Wednesday 8 November 2006
I just watched Schwarzenegger's movie Commando straight through for the first time. (I'd only caught the very end before.) I found it very amusing. I should have watched it before now. I had no idea that it had such a robust cast: In addition to the obvious Schwarzenegger, Rae Dawn Chong, and Alyssa Milano, the film featured Dan Hedaya (who looked afraid of the gun he was firing at the film's climax), Bill Duke (the world's blackest man), David Patrick Kelley ("Warriors, come out and play!"), Branscome Richmond (who is in almost every non-speaking role in the past 30 years where a Portuguese/Spanish/Mexican/Indian is getting his ass kicked and the director needs a good reaction shot but we all know him from Renegade), and Bill Paxton (as Bill Paxton; is there any other role for him?). I mean, damn.
Speaking of casting, when it comes time for Schwarzenegger's Col. John Matrix to kill everyone in sight, it's pretty clear that they weren't filming on location in Latin America. (Wait, is John Matrix even a real name? His daughter's name was Jenny Matrix? Could I just make a movie and call someone something really stupid like Ford Taurus and get away with it? At least "Action" Jackson and "Desolation" WIlliams were nicknames.) I think every extra was a white guy wearing a really bad Groucho mustache and fake sideburns made of felt. Perhaps the grooming habits enforced by Dan Hedaya's deposed dictator were the reason that he was overthrown in the first place. It can't be easy to fight a coup d'etat when you have to make sure that you aren't sweating off your spirit gum.
It would have been a MUCH better film if any attempt had been made to make Matrix's antagonist Bennett look a) strong, b) fearsome, or c) less like a butch fag. (Clearly, this is the character that South Park's Mr. Slave is based on.) Bennett's mustache is the worst looking thing in the movie after his leather pants and sleeveless chainmail shirt. As Matrix taunts him into a hand-to-hand knife duel, his face goes through some orgasmic contortions that I think are just a little bit uncomfortable to watch on a man dressed in fetish gear before a bodybuilder who has been oiled-up for a "straight" action scene. Then I'm suddenly supposed to believe that this flabby gay man has equal strength to manly-man Matrix, who I've watched break steel chains in his bare hands, lift a phone booth over his head, remove a bolted down car seat, and kill Bill Duke? Um, no.

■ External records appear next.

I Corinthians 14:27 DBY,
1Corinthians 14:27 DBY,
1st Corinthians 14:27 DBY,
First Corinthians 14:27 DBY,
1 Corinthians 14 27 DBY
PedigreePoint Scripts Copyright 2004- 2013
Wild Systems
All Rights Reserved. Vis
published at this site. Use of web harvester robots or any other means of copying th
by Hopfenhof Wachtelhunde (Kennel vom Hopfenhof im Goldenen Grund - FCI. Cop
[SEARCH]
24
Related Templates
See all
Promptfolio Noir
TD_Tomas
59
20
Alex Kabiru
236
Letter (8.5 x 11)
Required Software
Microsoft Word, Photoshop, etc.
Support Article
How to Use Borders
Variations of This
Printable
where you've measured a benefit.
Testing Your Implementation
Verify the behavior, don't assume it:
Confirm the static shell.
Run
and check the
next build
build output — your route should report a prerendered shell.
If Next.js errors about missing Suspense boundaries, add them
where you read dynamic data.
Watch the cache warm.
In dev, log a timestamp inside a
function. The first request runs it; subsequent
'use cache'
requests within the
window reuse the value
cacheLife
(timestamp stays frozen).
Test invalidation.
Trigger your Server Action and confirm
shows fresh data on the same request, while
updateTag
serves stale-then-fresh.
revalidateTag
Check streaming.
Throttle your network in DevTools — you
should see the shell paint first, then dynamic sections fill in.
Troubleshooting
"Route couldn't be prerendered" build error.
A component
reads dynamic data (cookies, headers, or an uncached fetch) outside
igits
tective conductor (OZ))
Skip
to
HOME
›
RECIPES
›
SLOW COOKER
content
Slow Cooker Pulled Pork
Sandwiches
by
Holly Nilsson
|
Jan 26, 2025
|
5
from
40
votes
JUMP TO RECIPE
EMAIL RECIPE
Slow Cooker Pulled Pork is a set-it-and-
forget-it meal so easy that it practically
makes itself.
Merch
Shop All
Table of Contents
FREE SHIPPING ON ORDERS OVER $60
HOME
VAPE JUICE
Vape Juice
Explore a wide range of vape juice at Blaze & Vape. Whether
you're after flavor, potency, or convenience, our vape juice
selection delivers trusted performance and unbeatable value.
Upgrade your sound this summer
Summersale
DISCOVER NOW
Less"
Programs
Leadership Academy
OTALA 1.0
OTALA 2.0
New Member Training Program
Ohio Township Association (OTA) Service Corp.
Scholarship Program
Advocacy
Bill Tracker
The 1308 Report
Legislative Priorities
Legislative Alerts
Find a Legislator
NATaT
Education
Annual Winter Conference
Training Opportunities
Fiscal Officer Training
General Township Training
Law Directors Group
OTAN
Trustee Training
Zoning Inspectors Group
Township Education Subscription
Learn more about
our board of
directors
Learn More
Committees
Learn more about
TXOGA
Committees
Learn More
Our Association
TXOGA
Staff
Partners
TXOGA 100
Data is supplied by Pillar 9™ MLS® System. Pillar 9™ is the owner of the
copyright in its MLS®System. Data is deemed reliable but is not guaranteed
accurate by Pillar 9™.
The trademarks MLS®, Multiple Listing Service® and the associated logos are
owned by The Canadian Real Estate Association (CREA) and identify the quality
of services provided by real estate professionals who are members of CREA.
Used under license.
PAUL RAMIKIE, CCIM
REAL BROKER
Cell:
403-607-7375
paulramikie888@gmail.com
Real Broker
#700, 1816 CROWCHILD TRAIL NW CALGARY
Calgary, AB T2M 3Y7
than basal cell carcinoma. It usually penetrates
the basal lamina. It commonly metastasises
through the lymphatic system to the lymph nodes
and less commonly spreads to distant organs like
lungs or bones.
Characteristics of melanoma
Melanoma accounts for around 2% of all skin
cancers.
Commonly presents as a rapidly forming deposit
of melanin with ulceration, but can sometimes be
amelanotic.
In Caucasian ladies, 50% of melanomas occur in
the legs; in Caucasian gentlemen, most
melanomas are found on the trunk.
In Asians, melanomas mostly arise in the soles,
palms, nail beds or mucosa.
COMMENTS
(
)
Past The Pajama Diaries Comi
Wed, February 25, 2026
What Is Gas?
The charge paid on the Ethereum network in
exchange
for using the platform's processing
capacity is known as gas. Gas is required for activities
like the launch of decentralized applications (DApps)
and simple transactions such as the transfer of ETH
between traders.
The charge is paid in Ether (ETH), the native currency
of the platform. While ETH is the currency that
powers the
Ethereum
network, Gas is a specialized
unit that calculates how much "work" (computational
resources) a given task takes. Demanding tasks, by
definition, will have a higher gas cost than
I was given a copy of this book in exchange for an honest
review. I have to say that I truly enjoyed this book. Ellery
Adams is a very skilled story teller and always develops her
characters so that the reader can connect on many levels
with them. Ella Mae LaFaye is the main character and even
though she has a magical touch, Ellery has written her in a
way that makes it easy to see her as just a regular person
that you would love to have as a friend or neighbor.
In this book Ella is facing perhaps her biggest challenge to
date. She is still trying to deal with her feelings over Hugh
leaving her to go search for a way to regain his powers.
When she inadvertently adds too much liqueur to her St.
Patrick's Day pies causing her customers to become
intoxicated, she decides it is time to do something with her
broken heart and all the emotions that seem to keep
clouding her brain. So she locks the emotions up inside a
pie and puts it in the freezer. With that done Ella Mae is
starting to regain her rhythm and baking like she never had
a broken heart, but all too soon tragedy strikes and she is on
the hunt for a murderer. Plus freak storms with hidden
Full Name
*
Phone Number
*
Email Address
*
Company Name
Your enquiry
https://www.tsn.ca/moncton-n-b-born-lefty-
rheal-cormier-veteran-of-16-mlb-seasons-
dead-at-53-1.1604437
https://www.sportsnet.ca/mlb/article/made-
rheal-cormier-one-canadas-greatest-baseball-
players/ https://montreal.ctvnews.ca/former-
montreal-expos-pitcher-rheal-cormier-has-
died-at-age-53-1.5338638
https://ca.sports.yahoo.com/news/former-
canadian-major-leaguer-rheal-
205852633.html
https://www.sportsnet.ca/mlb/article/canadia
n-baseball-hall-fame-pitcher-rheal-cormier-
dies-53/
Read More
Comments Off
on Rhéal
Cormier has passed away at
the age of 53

It's also completely worth noting that this film was penned by Jeph Loeb, a comic book writer that I once respected. That is, until he teamed up with Jim Lee to produce one of the worst stories in the history of Batman only to wash it down with some of the worst stories in the history of Superman/Batman. >sigh<. Credits for the film bill Loeb as "Joseph Loeb III," the same writer who wrote Teen Wolf and Teen Wolf 2, which really means that I shouldn't have ever respected him as a comic book writer in the first place. Teen Wolf was the only movie that I was ever embarrassed for having watched. My skin still crawls thinking about it. Curse you, Michael J. Fox, for following up Back to the Future with that, that... thing!